-- YOUR INSTRUCTIONS --
Only an exact copy of the lines from the one containing "El Puntano - Publicado el 5 septiembre" through the last line of the material below belongs in the answer, with no pictures.

-- DATA SHOWN --
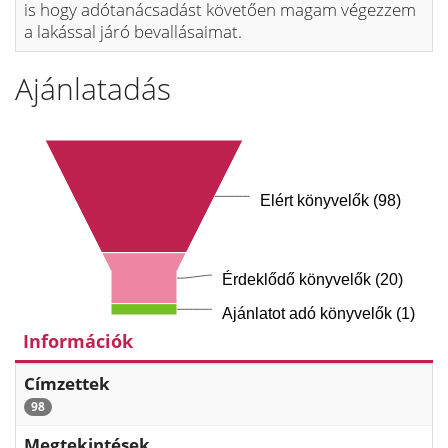
is hogy adótanácsadást követően magam végezzem
a lakással járó bevallásaimat.
Ajánlatadás
Elért könyvelők (98)
Érdeklődő könyvelők (20)
Ajánlatot adó könyvelők (1)
Információk
Címzettek
98
Megtekintések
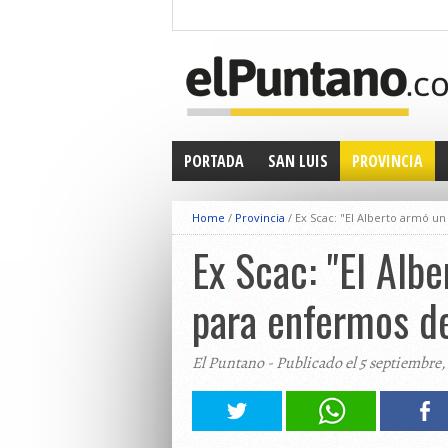
PORTADA
SAN LUIS
PROVINCIA
Home
/
Provincia
/
Ex Scac: "El Alberto armó u
Ex Scac: "El Alb
para enfermos de
El Puntano - Publicado el 5 septiembre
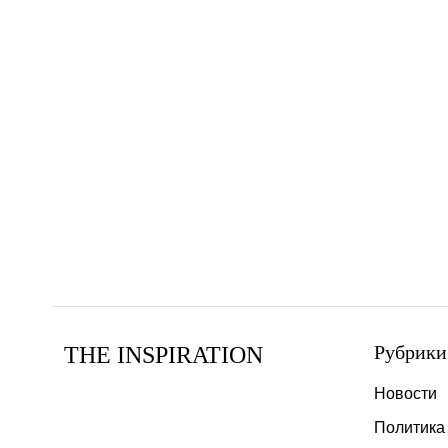
Рубрики
THE INSPIRATION
Новости
Политика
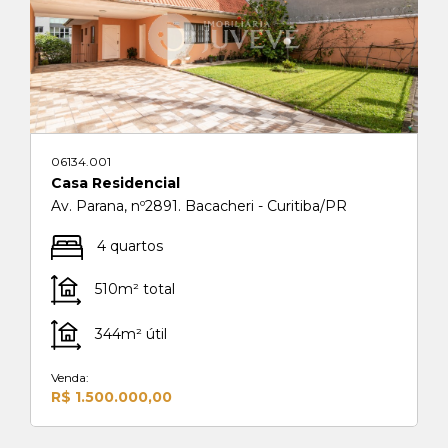
06134.001
Casa Residencial
Av. Parana, nº2891. Bacacheri - Curitiba/PR
4 quartos
510m² total
344m² útil
Venda:
R$ 1.500.000,00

-- WORKED SOLUTION --
El Puntano - Publicado el 5 septiembre
Рубрики
THE INSPIRATION
Новости
Политика
06134.001
Casa Residencial
Av. Parana, nº2891. Bacacheri - Curitiba/PR
4 quartos
510m² total
344m² útil
Venda:
R$ 1.500.000,00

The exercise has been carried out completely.